In Lesions, the dramatic action revolves around the tension of who the light shines on—or doesn’t. The lamp becomes a symbol of the attention we can give or withhold from one another, for better or worse. For minorities, this can manifest as a hypersensitivity to visibility. Entering a space can feel like everyone is thinking, “Oh, here comes the queer person or the non-white person”. The paradox of being both highly visible and simultaneously ignored is something the lighting explores.
For example, we don’t exist in research statistics. Nobody knows what to do when you show up at a fertility clinic and want to have a child. This ambivalence is made physical and concrete in the performance through light—either being fully exposed or entirely overlooked. The performer also interacts with the lamp itself, observing what it does, rather than only being illuminated by it. This becomes an exploration of what’s possible when there’s no light at all.
I’m interested in exploring and breaking down hierarchies in my art, including dissolving professional hierarchies, like distinguishing between whether someone is a singer or a dancer, as I did in Dryppende Stof. In Lesions, the lamp itself becomes the main character, while the performer takes on a supporting role in a sense.
What do you hope Lesions will make the audience think about?
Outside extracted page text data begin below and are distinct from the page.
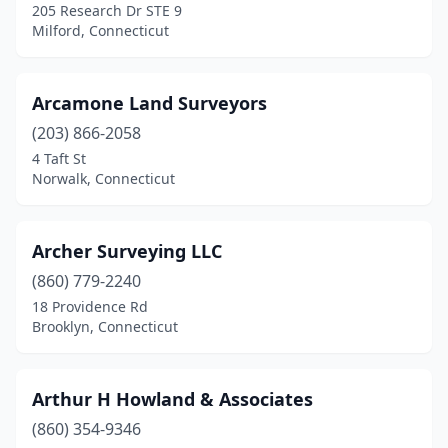
205 Research Dr STE 9
Monroe
(3)
Milford, Connecticut
Moodus
(1)
Arcamone Land Surveyors
Mystic
(1)
(203) 866-2058
Naugatuck
(1)
4 Taft St
Norwalk, Connecticut
New Canaan
(2)
New Hartford
(1)
Archer Surveying LLC
New Haven
(1)
(860) 779-2240
18 Providence Rd
New London
(2)
Brooklyn, Connecticut
New Milford
(3)
Newington
(2)
Arthur H Howland & Associates
Newtown
(860) 354-9346
(2)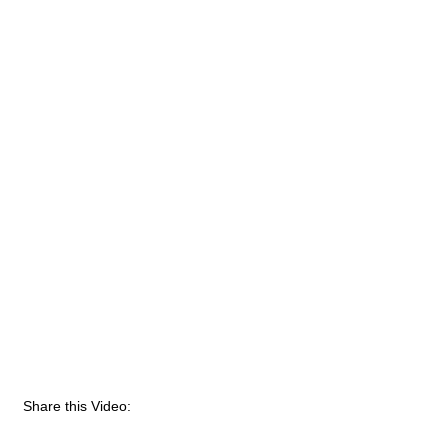
Share this Video: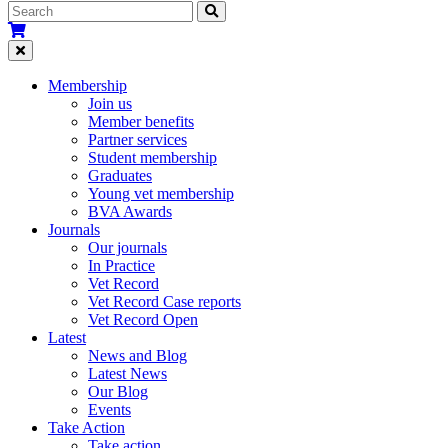
Membership
Join us
Member benefits
Partner services
Student membership
Graduates
Young vet membership
BVA Awards
Journals
Our journals
In Practice
Vet Record
Vet Record Case reports
Vet Record Open
Latest
News and Blog
Latest News
Our Blog
Events
Take Action
Take action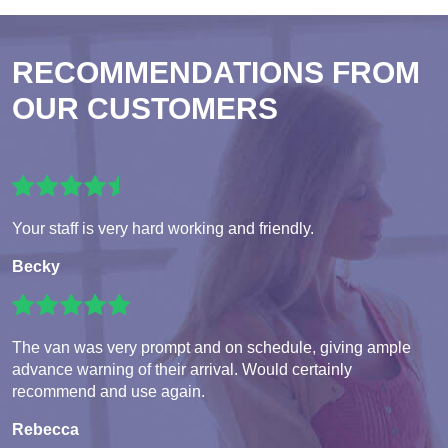
RECOMMENDATIONS FROM
OUR CUSTOMERS
Your staff is very hard working and friendly.
Becky
The van was very prompt and on schedule, giving ample
advance warning of their arrival. Would certainly
recommend and use again.
Rebecca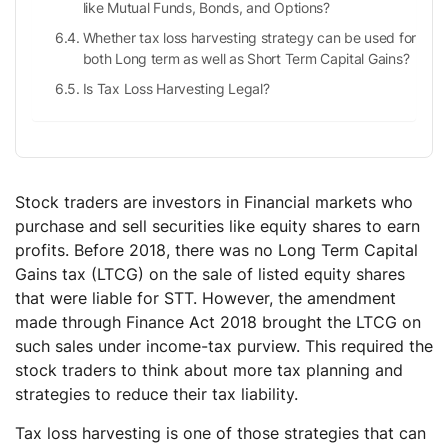
like Mutual Funds, Bonds, and Options?
Whether tax loss harvesting strategy can be used for
both Long term as well as Short Term Capital Gains?
Is Tax Loss Harvesting Legal?
Stock traders are investors in Financial markets who
purchase and sell securities like equity shares to earn
profits. Before 2018, there was no Long Term Capital
Gains tax (LTCG) on the sale of listed equity shares
that were liable for STT. However, the amendment
made through Finance Act 2018 brought the LTCG on
such sales under income-tax purview. This required the
stock traders to think about more tax planning and
strategies to reduce their tax liability.
Tax loss harvesting is one of those strategies that can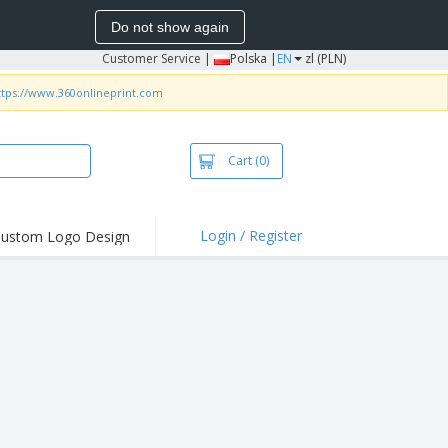
Do not show again
Customer Service
|
Polska |
EN
zl (PLN)
ttps://www.360onlineprint.com
Cart
(0)
Login / Register
ustom Logo Design
hlights and
ers
irts & Polos
roidery
oor Activities
king from Home
pping Boxes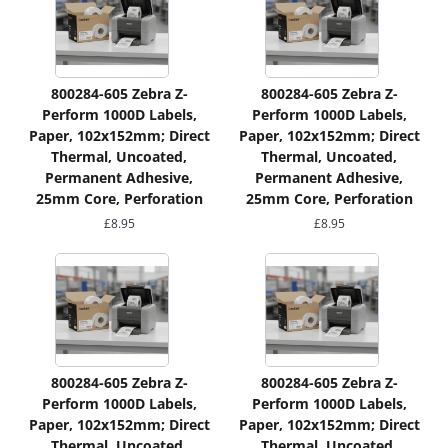
800284-605 Zebra Z-
800284-605 Zebra Z-
Perform 1000D Labels,
Perform 1000D Labels,
Paper, 102x152mm; Direct
Paper, 102x152mm; Direct
Thermal, Uncoated,
Thermal, Uncoated,
Permanent Adhesive,
Permanent Adhesive,
25mm Core, Perforation
25mm Core, Perforation
£
8.95
£
8.95
800284-605 Zebra Z-
800284-605 Zebra Z-
Perform 1000D Labels,
Perform 1000D Labels,
Paper, 102x152mm; Direct
Paper, 102x152mm; Direct
Thermal, Uncoated,
Thermal, Uncoated,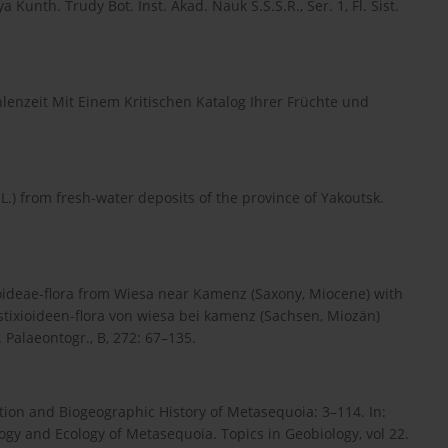
 Kunth. Trudy Bot. Inst. Akad. Nauk S.S.S.R., Ser. 1, Fl. Sist.
enzeit Mit Einem Kritischen Katalog Ihrer Früchte und
L.) from fresh-water deposits of the province of Yakoutsk.
oideae-flora from Wiesa near Kamenz (Saxony, Miocene) with
stixioideen-flora von wiesa bei kamenz (Sachsen, Miozän)
Palaeontogr., B, 272: 67–135.
ion and Biogeographic History of Metasequoia: 3–114. In:
logy and Ecology of Metasequoia. Topics in Geobiology, vol 22.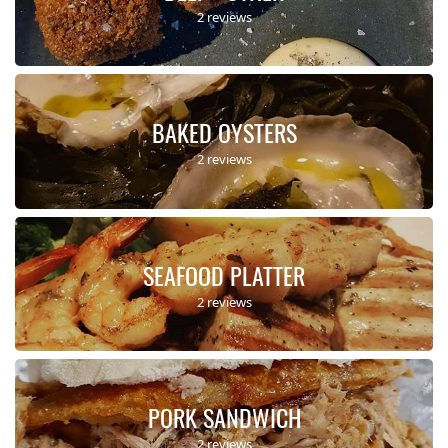
2 reviews
BAKED OYSTERS
2 reviews
SEAFOOD PLATTER
2 reviews
PORK SANDWICH
2 reviews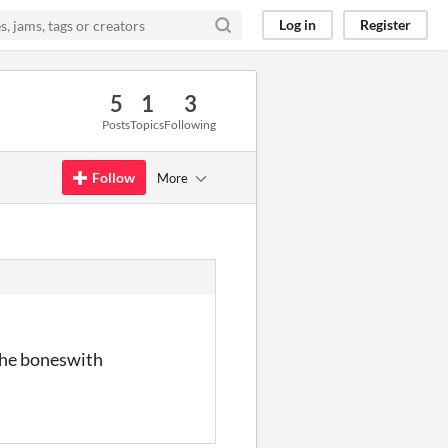
Log in
Register
5
1
3
Posts
Topics
Following
Follow
More
 the boneswith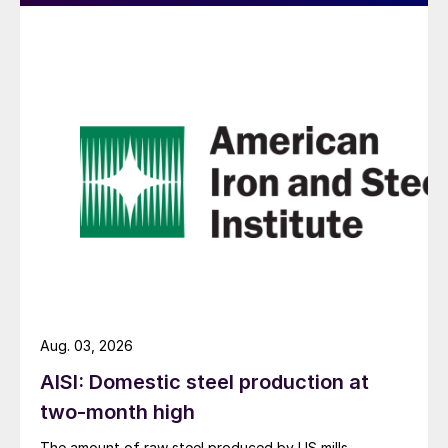
Aug. 03, 2026
AISI: Domestic steel production at
two-month high
The amount of raw steel produced by US mills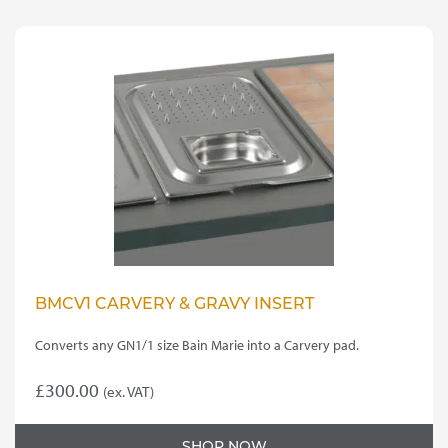
BMCV1 CARVERY & GRAVY INSERT
Converts any GN1/1 size Bain Marie into a Carvery pad.
£
300.00
(ex. VAT)
SHOP NOW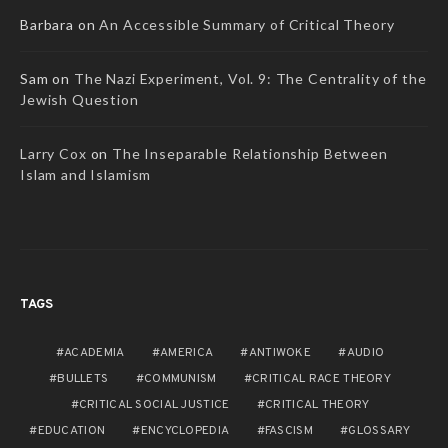
Barbara
on
An Accessible Summary of Critical Theory
Sam
on
The Nazi Experiment, Vol. 9: The Centrality of the
Jewish Question
Larry Cox
on
The Inseparable Relationship Between
Islam and Islamism
TAGS
ACADEMIA
AMERICA
ANTIWOKE
AUDIO
BULLETS
COMMUNISM
CRITICAL RACE THEORY
CRITICAL SOCIAL JUSTICE
CRITICAL THEORY
EDUCATION
ENCYCLOPEDIA
FASCISM
GLOSSARY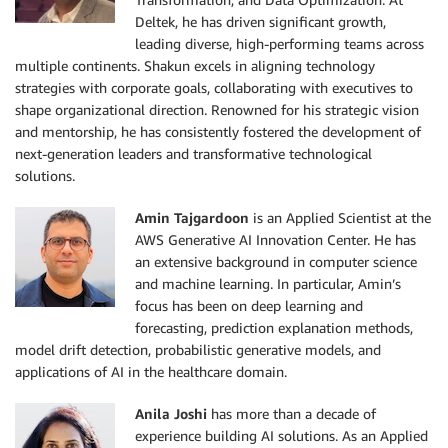
Deltek, he has driven significant growth,
leading diverse, high-performing teams across
multiple continents. Shakun excels in aligning technology
strategies with corporate goals, collaborating with executives to
shape organizational direction. Renowned for his strategic vision
and mentorship, he has consistently fostered the development of
next-generation leaders and transformative technological
solutions.
Amin Tajgardoon
is an Applied Scientist at the
AWS Generative AI Innovation Center. He has
an extensive background in computer science
and machine learning. In particular, Amin’s
focus has been on deep learning and
forecasting, prediction explanation methods,
model drift detection, probabilistic generative models, and
applications of AI in the healthcare domain.
Anila Joshi
has more than a decade of
experience building AI solutions. As an Applied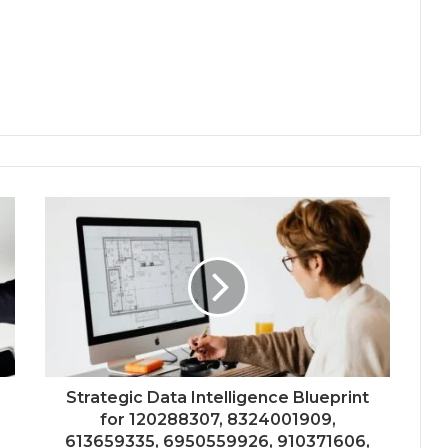
Strategic Data Intelligence Blueprint
for 120288307, 8324001909,
613659335, 6950559926, 910371606,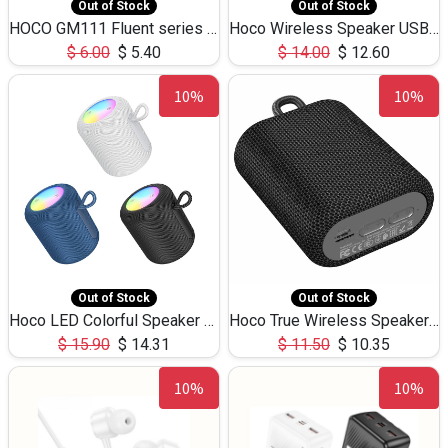
Out of Stock
Out of Stock
HOCO GM111 Fluent series 3-in-1 Capacitive Pen
Hoco Wireless Speaker USB TF Card Microphone 5W 2.30Hours M17K
$
6.00
$
5.40
$
14.00
$
12.60
10%
10%
Out of Stock
Out of Stock
Hoco LED Colorful Speaker USB TF Card 5W 3Hours HC30
Hoco True Wireless Speaker IPX5 TF Card 5W 3Hours BS47
$
15.90
$
14.31
$
11.50
$
10.35
10%
10%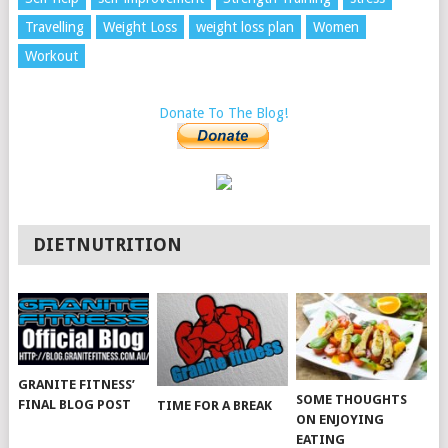
Travelling
Weight Loss
weight loss plan
Women
Workout
Donate To The Blog!
DIETNUTRITION
GRANITE FITNESS’
SOME THOUGHTS
FINAL BLOG POST
TIME FOR A BREAK
ON ENJOYING
EATING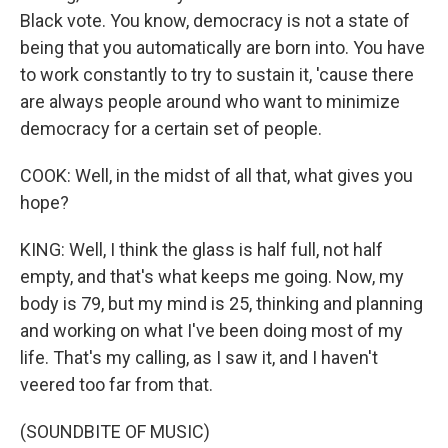
Black vote. You know, democracy is not a state of
being that you automatically are born into. You have
to work constantly to try to sustain it, 'cause there
are always people around who want to minimize
democracy for a certain set of people.
COOK: Well, in the midst of all that, what gives you
hope?
KING: Well, I think the glass is half full, not half
empty, and that's what keeps me going. Now, my
body is 79, but my mind is 25, thinking and planning
and working on what I've been doing most of my
life. That's my calling, as I saw it, and I haven't
veered too far from that.
(SOUNDBITE OF MUSIC)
I hope they experience an ambivalence between distance and closeness—that the performance can reflect their own potential ambivalence. At the same time, there are several facts embedded in the text that they might ponder. Ideally, the audience becomes part of the investigation, as it can continue within them.
What would be the next natural experiment for you following this production?
Lesions are referring to injuries in the tissue. But I haven’t yet reached the deepest wounds. Without making any promises, I imagine the next step might involve going even deeper. Since I started creating performances, I’ve worked with the idea of community in various forms. Yet, implicitly, there has always been an undercurrent suggesting that some are excluded—that rejection or misunderstanding exists somewhere.
In Dryppende Stof, I explored inclusion and positive community, but even in that celebration, there’s a pain underneath. Now, I’m becoming interested in what’s inside ourselves. There’s something within me that has surfaced in all the works I thought were about something else, and now I want to understand what that really is? Can I delve further beneath the surface?
I feel aligned with Alok Vaid-Menon’s perspective that love has the power to heal. Maybe we need to find ourselves before we can go out and save the world. Relationships are difficult—but why? Because we’re constantly triggered by our own wounds and patterns. Everyone knows the feeling of rejection; it’s part of being human.
What if we could show care and try to heal ourselves and each other? Love and the body are revolutionary forces, and if we were more connected, I don’t think capitalism would make sense.